C'était un matin d'été où l'air encore frais ne tarderait pas à être étouffé par la chaleur sèche venant du désert, plus au Sud. Ici, le désert dominait tout. Des températures glaciales la nuit aux brumes de chaleur le jour, en passant par le rythme de vie des habitants d'Esval-la-Blanche.
En temps ordinaire, à cette heure-ci - juste après l'aube - la vie était déjà présente dans les rues de la ville. Commerces et échoppes avaient étendu leurs étals sous les auvents, bien avant que le soleil ne soit apparu à l'Est, derrière les collines de Ba Yaa.
Mais aujourd'hui n'était pas ordinaire. Il n'y avait personne pour vanter la qualité des broderies, la couleur et le goût des épices, l'odeur des fruits. Il n'y avait personne pour marchander, crier au scandale sur le prix des figues.
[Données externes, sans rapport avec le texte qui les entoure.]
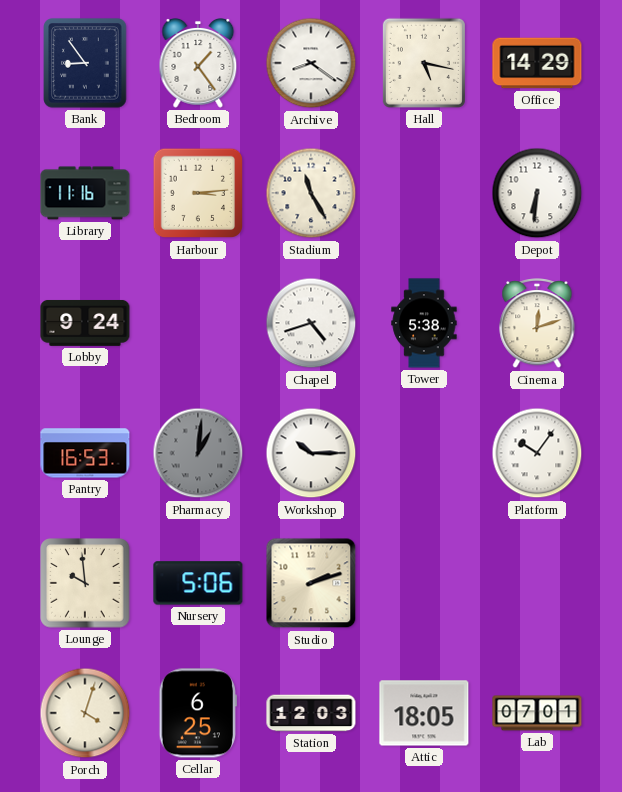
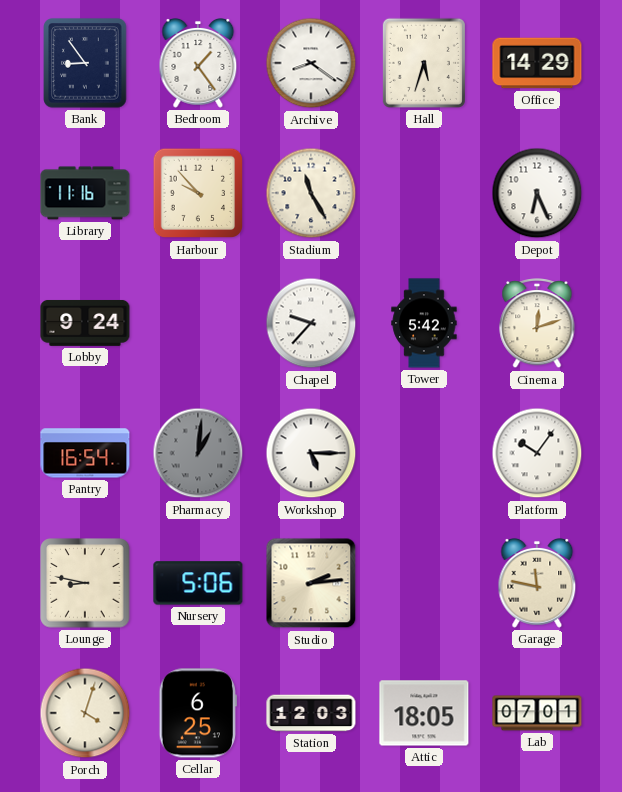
Hall: 5:17 -> 5:33
Harbour: 3:14 -> 9:53
Depot: 6:31 -> 6:26
Chapel: 4:42 -> 9:37
Tower: 5:38 -> 5:42
Pantry: 16:53 -> 16:54
Workshop: 10:15 -> 5:15
Lounge: 9:59 -> 8:47
Studio: 2:12 -> 2:14
Garage: none -> 11:47
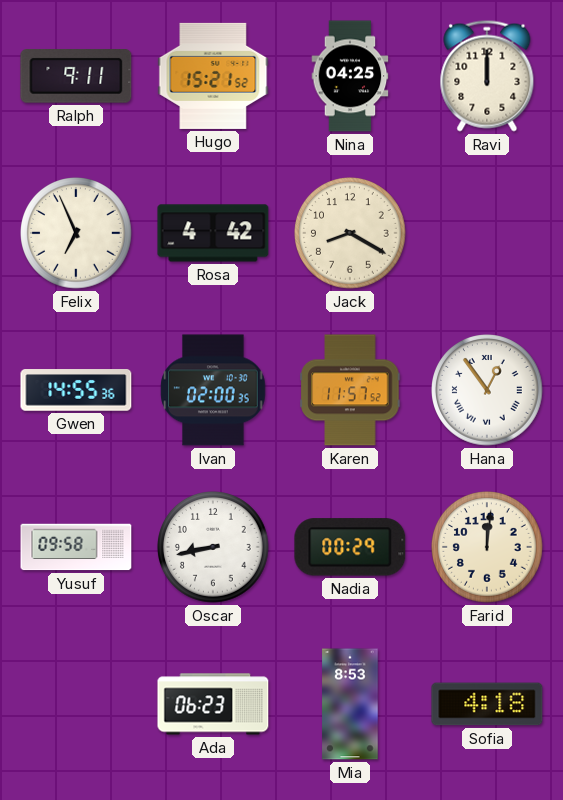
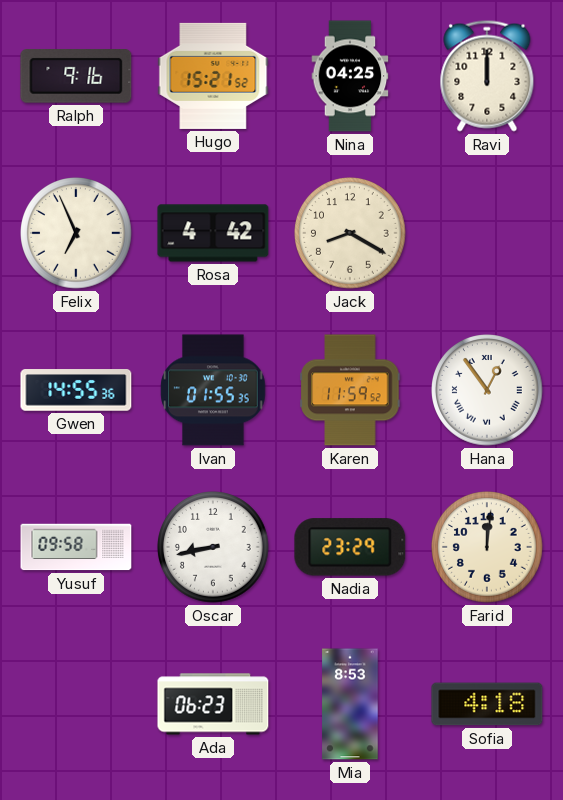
Ralph: 9:11 -> 9:16
Ivan: 02:00 -> 01:55
Karen: 11:57 -> 11:59
Nadia: 00:29 -> 23:29
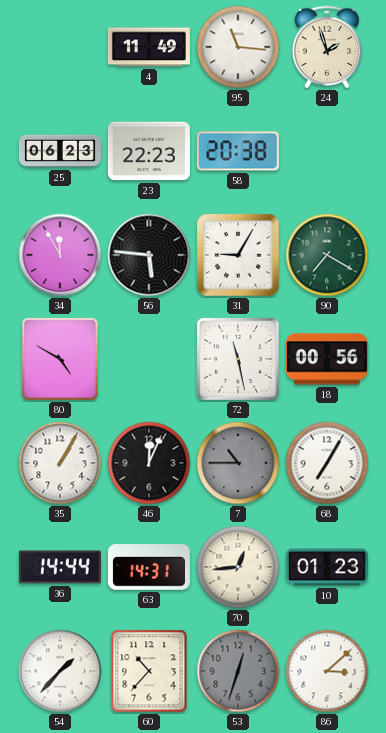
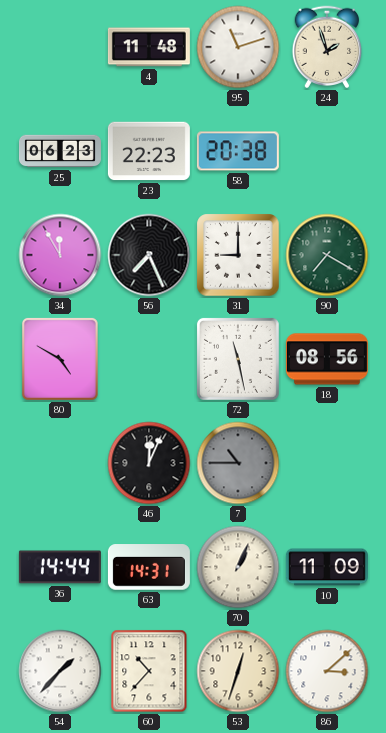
4: 11:49 -> 11:48
95: 11:16 -> 11:12
56: 5:46 -> 7:26
31: 9:05 -> 9:00
18: 00:56 -> 08:56
35: 1:05 -> none
68: 7:05 -> none
70: 12:44 -> 1:04
10: 01:23 -> 11:09
53 dial: grey -> cream
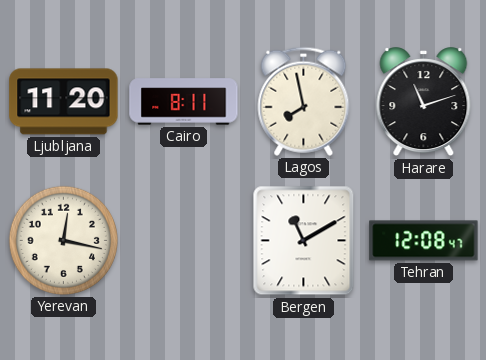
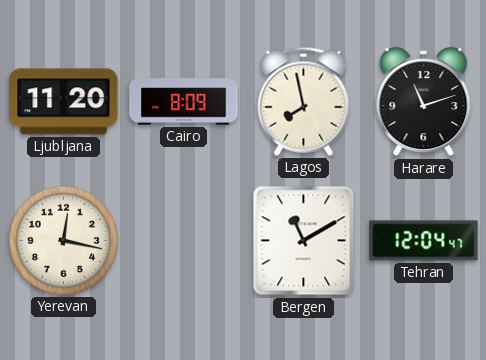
Cairo: 8:11 -> 8:09
Tehran: 12:08 -> 12:04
La cacophonie habituelle était remplacée par le silence.
La quasi totalité des habitants avait déserté leur maison deux jours auparavant, sous les recommandations pressantes des autorités militaires. Ne restaient plus que quelques réfractaires : des vieillards ne voulant pas quitter la maison familiale, des parents dont les enfants, assez âgés pour être enrôlés, étaient en faction dans la ville. Nombres d'auberges, de tavernes et mêmes quelques grandes maisons avaient été réquisitionnées pour accueillir les soldats.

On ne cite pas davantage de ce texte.